Q1: For a given vector, find a sequence of steps with the lowest total cost. Test your code in c++
Q2: how would you optimize your code, assuming high data volume.

#include <vector>
#include <queue>
#include <algorithm>
#include <iostream>
#include <string>
#include <functional> // std::greater
using namespace std;

vector<int> vec = { 3,2,1 }; // a std::set will fail when duplicate values show up like {3,3}
priority_queue<int, vector<int>, std::greater<int> > pq(vec.begin(), vec.end());

void dumpVector(string msg) {
 cout << msg << ", size = " << vec.size() << endl;
 for (auto it = vec.begin(); it != vec.end(); ++it) cout << *it << ' ';
 cout << endl;
}

int operateVector(int sum = 0) {
 auto lowestItem = min_element(vec.begin(), vec.end());
 sum += *lowestItem;
 vec.erase(lowestItem); // now s1 is an invalidated iterator and unusable

 //remove() is bad as it removes all not one item having target value!
 //v.erase(std::remove(v.begin(), v.end(), *lowestItem), v.end()); 

 dumpVector("afer erase");
 return sum;
}

void dumpHeap(string msg) {
 auto clone = pq;
 cout << msg << ", size = " << clone.size() << endl;
 for (; !clone.empty();clone.pop()) {
 std::cout << clone.top() << ' ';
 }
 cout << endl;
}
int operateHeap(int sum = 0) {
 sum += pq.top();
 pq.pop();
 //dumpHeap("afer pop");
 return sum;
}

int f1(int sum = 0) {
 return operateHeap(sum);
}
int main87() {
 int totalCost = 0;
 for (; pq.size()>1;) {
 int sum = f1(f1()); //call f1() twice recursively.
 pq.push(sum);
 dumpHeap("afer push");
 totalCost += sum;
 }
 cout << "total cost = " << totalCost << endl;
 return 0;
}

construct graph from list of connections #BGC

Given an input file showing a list of {string, string} pairs, build a connection graph.

If you have a correct connection graph, then you can easily determine the connectedness (bool) of any 2 nodes. In a social-network, this bool flag indicates whether 2 individuals are completely unconnected or somehow connected.

—-analysis:
I see this as a social-network. Any pair represents an edge connecting 2 nodes.  At any time there are a number of disconnected islands. The next pair could 1) merge 2 islands or 2) add a node to an existing island or 3) create a new island 4) do nothing, if the 2 nodes are already in some existing island

  • Any known node appears exactly once in the entire graph, in exactly one of the islands.
  • All nodes are contained in a lookup table or hashmap  {node -> island}
  • Each island can be a implemented as a hashset of nodes.

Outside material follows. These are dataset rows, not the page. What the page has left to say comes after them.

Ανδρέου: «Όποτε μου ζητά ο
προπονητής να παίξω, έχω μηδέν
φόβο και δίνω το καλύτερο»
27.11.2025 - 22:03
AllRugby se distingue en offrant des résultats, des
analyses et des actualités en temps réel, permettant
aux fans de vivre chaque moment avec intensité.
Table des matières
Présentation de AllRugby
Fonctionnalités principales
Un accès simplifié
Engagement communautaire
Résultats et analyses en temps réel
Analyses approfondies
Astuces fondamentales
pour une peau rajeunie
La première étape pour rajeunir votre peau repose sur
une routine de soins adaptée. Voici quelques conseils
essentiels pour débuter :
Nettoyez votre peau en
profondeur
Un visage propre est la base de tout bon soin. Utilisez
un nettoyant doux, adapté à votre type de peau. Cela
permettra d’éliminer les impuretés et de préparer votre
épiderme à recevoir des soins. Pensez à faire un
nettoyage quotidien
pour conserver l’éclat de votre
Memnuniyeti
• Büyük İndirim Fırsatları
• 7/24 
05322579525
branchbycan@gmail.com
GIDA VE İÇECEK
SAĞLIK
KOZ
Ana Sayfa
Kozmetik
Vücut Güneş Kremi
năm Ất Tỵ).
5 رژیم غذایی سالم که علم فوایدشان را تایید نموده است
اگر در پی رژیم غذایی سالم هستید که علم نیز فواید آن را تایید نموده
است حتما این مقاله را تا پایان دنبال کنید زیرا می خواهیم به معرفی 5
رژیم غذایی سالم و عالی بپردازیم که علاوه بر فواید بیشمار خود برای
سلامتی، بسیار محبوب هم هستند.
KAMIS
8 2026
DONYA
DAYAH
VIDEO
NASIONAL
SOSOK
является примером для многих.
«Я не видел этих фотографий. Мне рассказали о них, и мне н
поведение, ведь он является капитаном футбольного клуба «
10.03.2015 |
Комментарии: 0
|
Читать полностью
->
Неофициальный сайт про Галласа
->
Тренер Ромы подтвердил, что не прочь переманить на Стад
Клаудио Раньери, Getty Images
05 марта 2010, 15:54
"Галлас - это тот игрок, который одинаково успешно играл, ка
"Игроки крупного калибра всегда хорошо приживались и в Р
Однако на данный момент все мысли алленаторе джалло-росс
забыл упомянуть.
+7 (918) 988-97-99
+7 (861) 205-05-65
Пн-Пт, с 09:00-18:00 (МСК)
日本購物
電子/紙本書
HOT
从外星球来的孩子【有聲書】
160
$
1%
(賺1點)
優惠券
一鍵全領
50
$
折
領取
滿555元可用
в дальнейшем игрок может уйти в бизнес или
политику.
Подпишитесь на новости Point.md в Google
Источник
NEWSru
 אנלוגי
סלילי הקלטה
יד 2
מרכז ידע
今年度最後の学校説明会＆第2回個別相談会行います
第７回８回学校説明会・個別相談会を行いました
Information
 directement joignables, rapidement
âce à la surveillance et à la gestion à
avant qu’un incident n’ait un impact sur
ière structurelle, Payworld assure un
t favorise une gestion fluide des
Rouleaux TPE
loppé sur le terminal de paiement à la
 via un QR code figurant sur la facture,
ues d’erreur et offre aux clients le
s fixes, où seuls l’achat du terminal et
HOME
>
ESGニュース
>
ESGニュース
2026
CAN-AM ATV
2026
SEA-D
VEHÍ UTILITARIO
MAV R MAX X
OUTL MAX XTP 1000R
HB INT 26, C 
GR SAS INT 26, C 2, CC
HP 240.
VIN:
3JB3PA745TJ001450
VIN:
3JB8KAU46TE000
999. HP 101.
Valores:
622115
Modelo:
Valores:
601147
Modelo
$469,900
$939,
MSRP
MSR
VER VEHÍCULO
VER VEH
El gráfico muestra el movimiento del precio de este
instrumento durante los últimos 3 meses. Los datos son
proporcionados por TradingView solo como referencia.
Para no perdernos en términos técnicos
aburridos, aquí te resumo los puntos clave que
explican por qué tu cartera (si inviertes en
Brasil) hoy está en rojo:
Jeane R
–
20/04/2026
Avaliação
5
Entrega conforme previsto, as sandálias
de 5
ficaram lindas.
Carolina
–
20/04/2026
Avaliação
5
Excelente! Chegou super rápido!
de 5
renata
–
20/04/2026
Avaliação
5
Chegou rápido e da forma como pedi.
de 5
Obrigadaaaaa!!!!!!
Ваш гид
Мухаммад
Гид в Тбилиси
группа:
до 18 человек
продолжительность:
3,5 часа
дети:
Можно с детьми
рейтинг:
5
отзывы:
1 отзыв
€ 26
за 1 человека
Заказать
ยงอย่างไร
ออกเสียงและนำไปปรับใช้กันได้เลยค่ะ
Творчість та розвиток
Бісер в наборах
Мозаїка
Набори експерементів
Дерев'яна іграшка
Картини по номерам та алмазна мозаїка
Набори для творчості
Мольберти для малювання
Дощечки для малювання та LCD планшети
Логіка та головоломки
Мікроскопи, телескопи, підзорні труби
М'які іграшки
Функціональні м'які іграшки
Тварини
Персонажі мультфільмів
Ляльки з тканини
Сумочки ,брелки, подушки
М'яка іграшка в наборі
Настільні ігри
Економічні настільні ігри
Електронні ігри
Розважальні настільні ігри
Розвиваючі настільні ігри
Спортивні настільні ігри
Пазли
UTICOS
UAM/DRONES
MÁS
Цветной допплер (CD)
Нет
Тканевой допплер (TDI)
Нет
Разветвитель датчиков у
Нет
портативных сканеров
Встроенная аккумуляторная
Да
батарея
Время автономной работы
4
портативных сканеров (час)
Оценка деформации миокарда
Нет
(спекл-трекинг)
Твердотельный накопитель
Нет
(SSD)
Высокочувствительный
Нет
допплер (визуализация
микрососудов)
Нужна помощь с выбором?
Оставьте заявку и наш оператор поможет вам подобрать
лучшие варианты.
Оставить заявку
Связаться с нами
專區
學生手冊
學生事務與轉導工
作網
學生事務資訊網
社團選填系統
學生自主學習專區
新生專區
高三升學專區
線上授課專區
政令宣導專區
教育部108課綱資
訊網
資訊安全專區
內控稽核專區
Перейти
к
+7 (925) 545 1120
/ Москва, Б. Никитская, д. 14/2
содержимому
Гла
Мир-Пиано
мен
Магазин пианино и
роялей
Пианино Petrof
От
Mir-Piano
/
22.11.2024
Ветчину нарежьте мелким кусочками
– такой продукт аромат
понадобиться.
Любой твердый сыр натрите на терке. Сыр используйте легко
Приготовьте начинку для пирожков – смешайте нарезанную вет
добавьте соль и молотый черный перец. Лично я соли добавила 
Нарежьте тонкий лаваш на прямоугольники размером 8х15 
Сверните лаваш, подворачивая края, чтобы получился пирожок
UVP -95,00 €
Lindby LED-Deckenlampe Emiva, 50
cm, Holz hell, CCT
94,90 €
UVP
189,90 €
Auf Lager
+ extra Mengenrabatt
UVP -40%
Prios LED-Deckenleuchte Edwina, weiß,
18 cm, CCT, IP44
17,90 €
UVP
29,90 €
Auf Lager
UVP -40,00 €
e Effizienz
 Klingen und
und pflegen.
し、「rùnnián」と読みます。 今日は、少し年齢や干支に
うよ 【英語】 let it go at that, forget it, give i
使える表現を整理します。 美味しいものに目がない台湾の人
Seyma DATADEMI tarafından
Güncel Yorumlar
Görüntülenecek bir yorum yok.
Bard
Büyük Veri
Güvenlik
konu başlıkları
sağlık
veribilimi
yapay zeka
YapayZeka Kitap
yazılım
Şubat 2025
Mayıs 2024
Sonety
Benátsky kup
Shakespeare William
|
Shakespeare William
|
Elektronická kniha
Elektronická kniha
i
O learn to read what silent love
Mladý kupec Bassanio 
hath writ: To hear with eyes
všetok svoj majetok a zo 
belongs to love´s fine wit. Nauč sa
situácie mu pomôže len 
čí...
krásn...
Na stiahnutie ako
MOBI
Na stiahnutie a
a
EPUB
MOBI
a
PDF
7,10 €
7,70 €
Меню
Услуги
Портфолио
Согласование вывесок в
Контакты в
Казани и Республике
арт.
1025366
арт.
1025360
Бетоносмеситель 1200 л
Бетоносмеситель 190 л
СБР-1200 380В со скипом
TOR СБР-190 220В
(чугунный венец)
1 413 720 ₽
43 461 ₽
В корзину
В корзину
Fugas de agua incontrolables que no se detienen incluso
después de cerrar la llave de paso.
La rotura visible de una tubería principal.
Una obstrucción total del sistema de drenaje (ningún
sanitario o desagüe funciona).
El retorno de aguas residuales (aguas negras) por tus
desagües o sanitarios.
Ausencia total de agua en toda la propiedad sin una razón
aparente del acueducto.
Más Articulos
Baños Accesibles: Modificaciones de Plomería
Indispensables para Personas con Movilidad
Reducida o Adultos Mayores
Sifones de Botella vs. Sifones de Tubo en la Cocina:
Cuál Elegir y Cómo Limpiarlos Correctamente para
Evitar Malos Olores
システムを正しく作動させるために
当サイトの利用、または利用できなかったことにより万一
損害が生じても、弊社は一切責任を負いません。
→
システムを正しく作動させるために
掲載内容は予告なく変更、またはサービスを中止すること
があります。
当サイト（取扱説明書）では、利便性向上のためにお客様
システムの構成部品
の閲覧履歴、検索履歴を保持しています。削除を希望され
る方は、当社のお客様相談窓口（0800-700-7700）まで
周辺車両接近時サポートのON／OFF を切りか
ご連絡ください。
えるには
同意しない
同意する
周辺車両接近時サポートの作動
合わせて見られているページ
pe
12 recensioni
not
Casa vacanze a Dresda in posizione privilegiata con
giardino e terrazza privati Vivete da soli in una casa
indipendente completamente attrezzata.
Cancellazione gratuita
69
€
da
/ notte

So here’s a proposed algo to process a new pair {A, B}. Look for A and B in the  graph. 3 scenarios + a dummy scenario:

  • (Scenario 3) If both A an B are new comers, then they form a new island.
  • if both A and B are already in the graph,
    • (Scenario 4) if they are in the same island, then exit. Nothing to do
    • (Scenario 1) else we can merge the 2 islands
  • (Scenario 2) If A is in island 3 but B is new comer, then B joins island 3

The merge operation is expensive. The big lookup table needs update but here’s an alternative:

  • At merge time, the smaller island would have all the nodes moved to the bigger island. When the island is empty, it gets a pointer “this.redirect” to the bigger island.
  • lookup table needs no update, avoiding locking a global object.
  • At query time, we look up the table to get the original island, then we follow its pointer (defaults to null) until the island is non-empty.
  • endless loop? would only be a programming error.